1. Introduction
As artificial intelligence continues to advance, people increasingly want to be able to communicate with machines in the same manner that humans communicate with other people. In the process of people's daily communication, not only words but also the meaning conveyed by expressions cannot be ignored. Because expressions are the expression of human emotions, different expressions can express different emotions. Therefore, in order to facilitate human-computer interaction, it is essential to allow machines to recognize human expressions.
One example of non-verbal communication is facial expressions, which are a primary approach to expressing human emotions, and it is almost impossible for people to avoid expressing facial expressions. There are many kinds of facial expressions; by the 1970s, two American psychologists named Ekman and Friesen identified six universal human expressions: happy, anger, surprise, fear, disgust, and sad through adequate experiments [1]. Subsequently, Ekman further refined facial emotions, and then the Facial Action Coding System (FACS) was proposed, which is founded on Action units (AUs) in conveying facial emotions [2].

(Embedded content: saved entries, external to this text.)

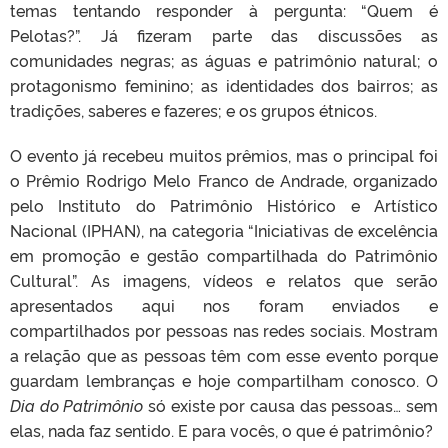
temas tentando responder à pergunta: “Quem é
Pelotas?”. Já fizeram parte das discussões as
comunidades negras; as águas e patrimônio natural; o
protagonismo feminino; as identidades dos bairros; as
tradições, saberes e fazeres; e os grupos étnicos.
O evento já recebeu muitos prêmios, mas o principal foi
o Prêmio Rodrigo Melo Franco de Andrade, organizado
pelo Instituto do Patrimônio Histórico e Artístico
Nacional (IPHAN), na categoria “Iniciativas de excelência
em promoção e gestão compartilhada do Patrimônio
Cultural”. As imagens, vídeos e relatos que serão
apresentados aqui nos foram enviados e
compartilhados por pessoas nas redes sociais. Mostram
a relação que as pessoas têm com esse evento porque
guardam lembranças e hoje compartilham conosco. O
Dia do Patrimônio
só existe por causa das pessoas… sem
elas, nada faz sentido. E para vocês, o que é patrimônio?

In modern society, due to the ongoing advancement of technology, intelligent robots are gradually appearing in people's daily life. The ability of robots to communicate with people like humans and understand human emotions has always been a hot issue when it comes to artificial intelligence. At present, many intelligent robots mainly analyze people's words to perform emotional analysis. However, in some cases, for example, some people may feel it awkward to express their emotions to robots, or children may not be able to express their emotions through words. A better way is to get people's emotions directly on the basis of their facial expressions. Therefore, it is very crucial to implement the identification of facial expressions, and this approach can make human-computer interaction more natural and harmonious.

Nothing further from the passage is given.